* What is being asked *
Your answer should be the lines from the one containing "and interviews. Our" through the final line below, copied exactly.

START Data for review

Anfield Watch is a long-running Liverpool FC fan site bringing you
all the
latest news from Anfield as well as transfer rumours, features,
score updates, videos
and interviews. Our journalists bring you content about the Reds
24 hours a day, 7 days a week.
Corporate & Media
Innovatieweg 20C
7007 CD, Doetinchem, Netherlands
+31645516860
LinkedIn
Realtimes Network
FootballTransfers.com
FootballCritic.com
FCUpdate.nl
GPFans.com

END Data for review

* Response area *
and interviews. Our journalists bring you content about the Reds
24 hours a day, 7 days a week.
Corporate & Media
Innovatieweg 20C
7007 CD, Doetinchem, Netherlands
+31645516860
LinkedIn
Realtimes Network
FootballTransfers.com
FootballCritic.com
FCUpdate.nl
GPFans.com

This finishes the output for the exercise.